Monday, 06/09/2003 10:22:00 PM

Monday, June 09, 2003 10:22:00 PM

Post# of 12809
Monday Blues
By James Brown

http://www.asianinvestoronline.com/marketwrap/060903_1.asp

The market pull back in Monday's session was no surprise after Friday's high-volume reversal day. For days market analysts have been parroting the same line (in stereo), "Yes, we're bullish on the markets but cautious on the short-term. The markets have come too far, too fast." The bulls' run on Wall Street appears temporarily exhausted as they pause to catch their breath. Or has it? How deep (or shallow) would be pull back have been had it not been for the downpour of bad news today? The DJIA fell some 82 points to close under the 9000 level as shares of Boeing (BA) and Walt Disney (DIS) led 27 of the 30 components into the red. Seeing green were shares of IBM, which bounced 2.4 percent off support at the $80 level. The NASDAQ composite lost 23 points to close at 1603. The S&P 500 index dropped nearly 12 points to just under 976. Out of the twenty sector-specific indices I watch only one closed in the green and that was the OSX oil services index, which gained 40 cents to close at 96.60.

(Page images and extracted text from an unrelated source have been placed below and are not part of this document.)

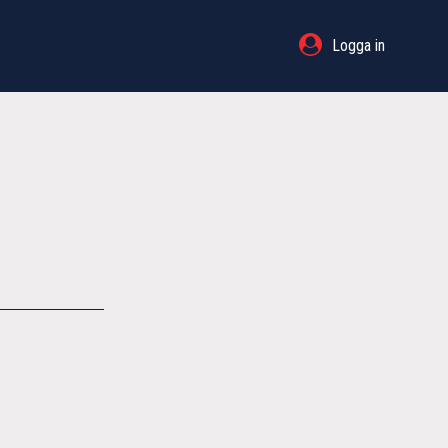
Logga in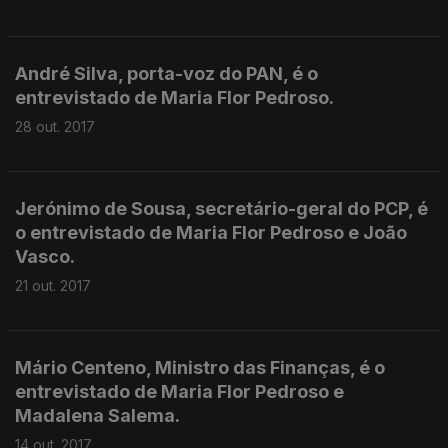
André Silva, porta-voz do PAN, é o
entrevistado de Maria Flor Pedroso.
28 out. 2017
Jerónimo de Sousa, secretário-geral do PCP, é
o entrevistado de Maria Flor Pedroso e João
Vasco.
21 out. 2017
Mário Centeno, Ministro das Finanças, é o
entrevistado de Maria Flor Pedroso e
Madalena Salema.
14 out. 2017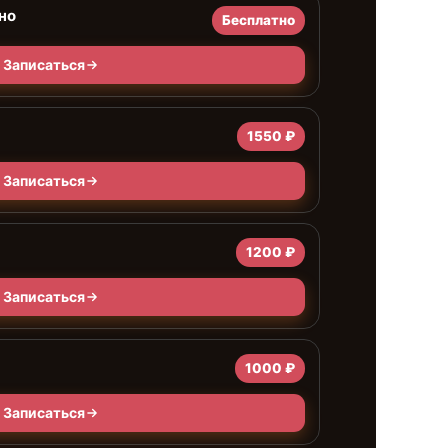
но
Бесплатно
Записаться
1550 ₽
Записаться
1200 ₽
Записаться
1000 ₽
Записаться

Chart of the Dow Jones Industrials:


Chart of the NASDAQ Composite:


Chart of the S&P 500 Index:


As you could expect market internals were negative with declining issues rushing past advancing issues by 20 to 8 on the NYSE and 2 to 1 on the NASDAQ. New highs took a big step back coming in at 266 to just 15 new lows. Volume was still decent with 1.6 billion on the NYSE and 1.8 billion on the NASDAQ but down volume swamped up volume almost 5-to-1 on the Big Board and more than 3- to-1 on the NASDAQ. Volatility indices, which had been rebounding from their late May lows, continued to climb higher.

Freddie's Financial Faux Pas

Freddie Mac (NYSE:FRE), the U.S. government-backed home loan lender, lost more than 16 percent to close at $50.26 after announcing the company's plan to clean house with its upper management team. FRE said that its chairman and chief executive officer was retiring, that its CFO was resigning and that its COO was being terminated. The culprit, once again, was revenue recognition (the same issue IBM is being probed for). It appears that FRE's COO is alleged to have been less than honest with the company's audit committee and that he was material in managing the company's numbers in a practice called "smoothing". In this case, FRE under reported past profits to be accounted for later during slow quarters, hence the smoothing out of its relative performance quarter over quarter. While any restatements of FRE's earnings between 2000 and 2002 would likely raise previous results FRE felt that these "profits" would be counterbalanced by slower results in the future.

OptionInvestor suggested buying puts or going short Freddie Mac two weeks ago when the stock broke down through its rising channel on news that it was losing market share to its rival Fannie Mae (FNM). Unfortunately, the broader market's strength was too infectious and lifted FRE back above resistance at its 200-dma and the $60.00 level and we were stopped out. FRE is such a major player in the mortgage market (between FRE and FNM they control more than 40% of the U.S. mortgage market) that one could have assumed that such a shake up would have done even more damage to the stock and investor confidence. It's probable that because any earnings revisions are expected to be higher that the sell-off was less severe than it could have been. Still, the news helped drive investors to the safety of bonds and accelerated some of the profit taking already under way in the overbought home building sector.